On 26 March, a team of government officials visited the home of Zarina Akhtar, a 68-year-old resident of Ramganj, a Muslim-dominated locality in Jaipur. Akhtar lives in a four-storey house deep inside the densely packed lanes of Ramganj. The officials asked for information about her family members—their names, ages and if there were people aged above 60 living in her home.
Akhtar said she and several others in the neighbourhood were apprehensive and suspicious of the team. Earlier in the month, Akhtar and other women from the area had participated in a protest against the Citizenship Amendment Act and the National Register of Citizens. The Ramganj residents thought the team’s visit was connected to the CAA and the NRC. “We had known that government officials conducting the NRC would want to know similar details from us. There was this suspicion of their activities and many people from the area were reluctant to cooperate with them,” Akhtar said. The government officials were in fact conducting house-to-house surveys to monitor the outbreak of COVID-19 in the area after a resident in the locality tested positive for the virus.
Ramganj is located inside Jaipur’s walled city. With a population of at least three lakh people, it is among the most densely-populated areas in the city. It has now become a hotspot for the COVID-19 outbreak in Jaipur. As of 22 April, Rajasthan had 1,868 COVID-19 positive cases, with 723 in Jaipur. According to the Rajasthan health minister Raghu Sharma, of these at least 525 are from Ramganj.

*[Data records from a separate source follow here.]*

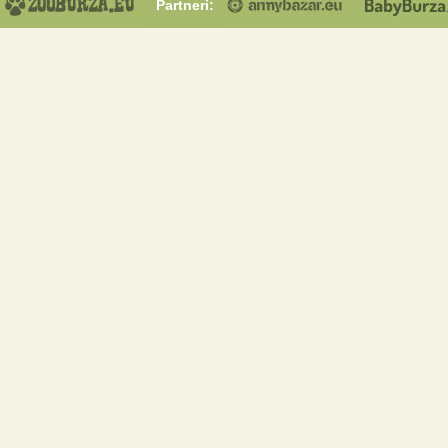
Partneri:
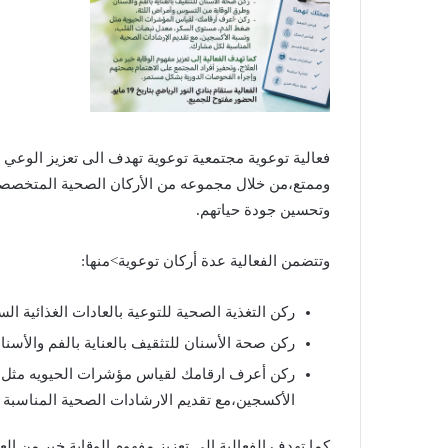
فعالية توعوية مجتمعية توعوية تهدف الى تعزيز الوعي 
وممتع،من خلال مجموعه من الأركان الصحية المتخصص
وتحسين جودة حياتهم.
وتتضمن الفعالية عدة أركان توعوية>منها:
ركن التغذية الصحية للتوعية بالعادات الغذائية الس
ركن صحة الأسنان للتثقيف بالعناية بالفم والأس
ركن أعرف ارقامك لقياس مؤشرات الحيويه مثل
الأكسجين،مع تقديم الارشادات الصحية المناسبة
كما تهدف الفعالية الى تعزيز مفهوم الوقاية خير من الع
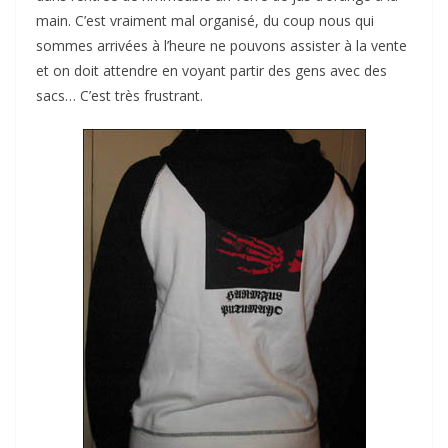
main. C’est vraiment mal organisé, du coup nous qui
sommes arrivées à l’heure ne pouvons assister à la vente
et on doit attendre en voyant partir des gens avec des
sacs… C’est très frustrant.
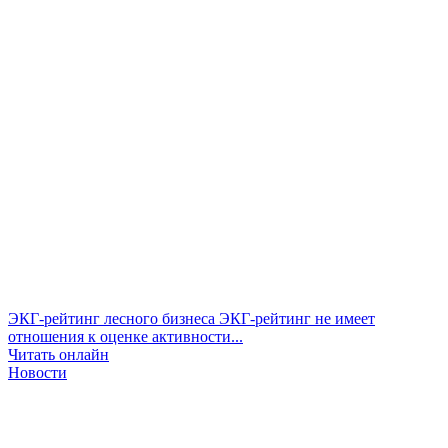
ЭКГ-рейтинг лесного бизнеса
ЭКГ-рейтинг не имеет
отношения к оценке активности...
Читать онлайн
Новости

Local health officials told me that screening patients in the area had been difficult. “Screening and contact tracing in Ramganj and nearby areas has been a herculean task,” Meena Ahuja, a medical officer at Ramganj, said. “When we started enquiring about the number of residents and details of elderly, most of the households were non-cooperative. They not only returned us empty handed but also doubted our intentions. They thought we are there for something else. But we had to intensify door-to-door surveys.” Referring to Auxiliary Nurse Midwifes, and Accredited Social Health Activists, or ASHA workers, she added, “We have deployed 250 teams. Each team is comprised of three members, an ANM, ASHA Sahyogini and a constable. Now we have also started taking the support of local influencers for door-to-door survey.” In addition, around 1,100 policemen have been deployed to enforce the lockdown and assist frontline health workers.
The first infected person in Ramganj was a 45-year-old man who had returned from a business trip to Oman on 12 March. He tested positive for COVID-19 on 26 March. On 27 March, the local administration imposed a curfew in a one-kilometre radius of the area where the man lived. The same day, a 47-year-old man who was a close friend of the first patient also tested positive, followed by 10 of the man’s family members.

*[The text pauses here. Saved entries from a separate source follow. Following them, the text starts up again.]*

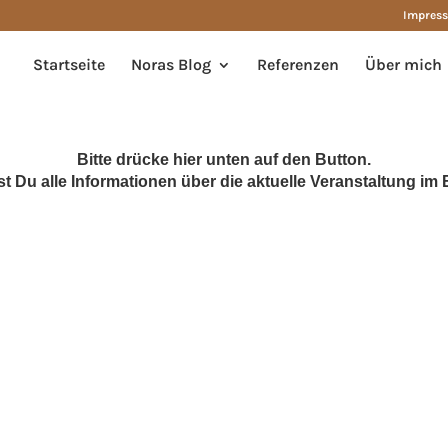
Impres
Startseite
Noras Blog
Referenzen
Über mich
Bitte drücke hier unten auf den Button.
tst Du alle Informationen über die aktuelle Veranstaltung im 
Di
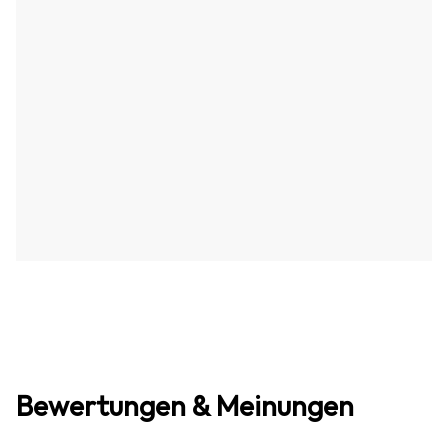
Bewertungen & Meinungen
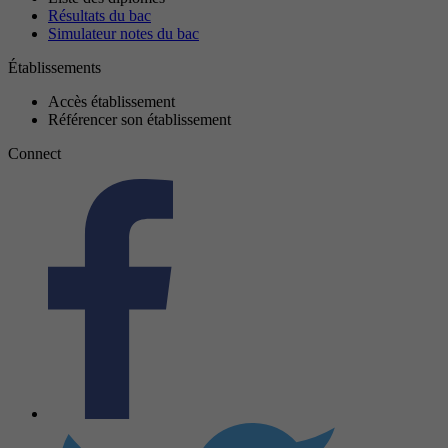
Résultats du bac
Simulateur notes du bac
Établissements
Accès établissement
Référencer son établissement
Connect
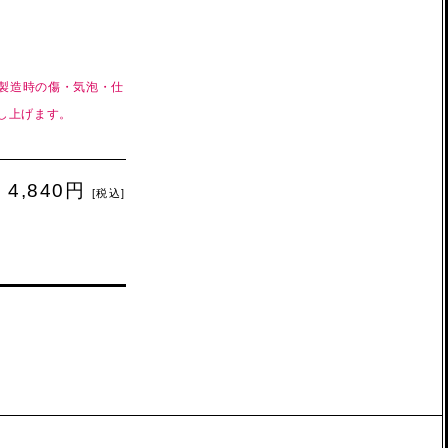
、製造時の傷・気泡・仕
し上げます。
4,840円
[税込]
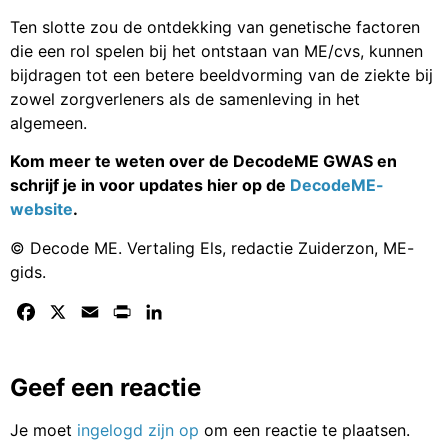
Ten slotte zou de ontdekking van genetische factoren
die een rol spelen bij het ontstaan van ME/cvs, kunnen
bijdragen tot een betere beeldvorming van de ziekte bij
zowel zorgverleners als de samenleving in het
algemeen.
Kom meer te weten over de DecodeME GWAS en
schrijf je in voor updates hier op de
DecodeME-
website
.
© Decode ME. Vertaling Els, redactie Zuiderzon, ME-
gids.
Facebook
X
Email
Print
LinkedIn
Geef een reactie
Je moet
ingelogd zijn op
om een reactie te plaatsen.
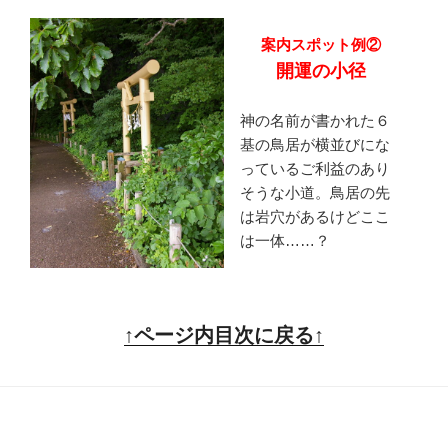
案内スポット例②
開運の小径
神の名前が書かれた６
基の鳥居が横並びにな
っているご利益のあり
そうな小道。鳥居の先
は岩穴があるけどここ
は一体……？
↑ページ内目次に戻る↑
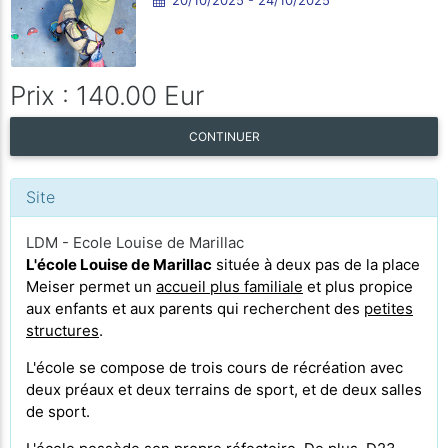
Prix : 140.00 Eur
CONTINUER
Site
LDM - Ecole Louise de Marillac
L'école Louise de Marillac
située à deux pas de la place
Meiser permet un
accueil plus familiale
et plus propice
aux enfants et aux parents qui recherchent des
petites
structures
.
L'école se compose de trois cours de récréation avec
deux préaux et deux terrains de sport, et de deux salles
de sport.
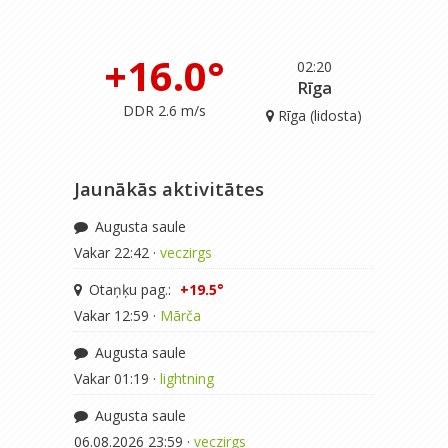
+16.0°
02:20
Rīga
DDR 2.6 m/s
Rīga (lidosta)
Jaunākās aktivitātes
Augusta saule
Vakar 22:42 ·
veczirgs
Otaņķu pag.:
+19.5°
Vakar 12:59 ·
Mārča
Augusta saule
Vakar 01:19 ·
lightning
Augusta saule
06.08.2026 23:59 ·
veczirgs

According to the Rajasthan health department, the first patient who returned from Oman had met more than 60 people from various parts of Jaipur before he was tested positive, leading to a massive crisis for the government officials. The health department began tracing his contacts and conducted extensive surveys in Ramganj.
On 8 April, Rohit Kumar Singh, the additional chief secretary in the Rajasthan health department, shared data regarding the surveys on a WhatsApp group of health journalists. According to that data, 266 teams from the health department had visited more than 22,000 houses and surveyed 1.1 lakh people in Ramganj. At least 83 cases of people suffering from influenza-like illness, or ILI, were identified and 576 samples collected. On 7 April, curfew was imposed in an area comprising ten police stations around Ramganj, cutting it off with the rest of Jaipur. On 13 April, 28 new cases were reported from various other parts of the walled city including Neelagarh, Purani Basti, Patang Bazar and Subhash Chowk.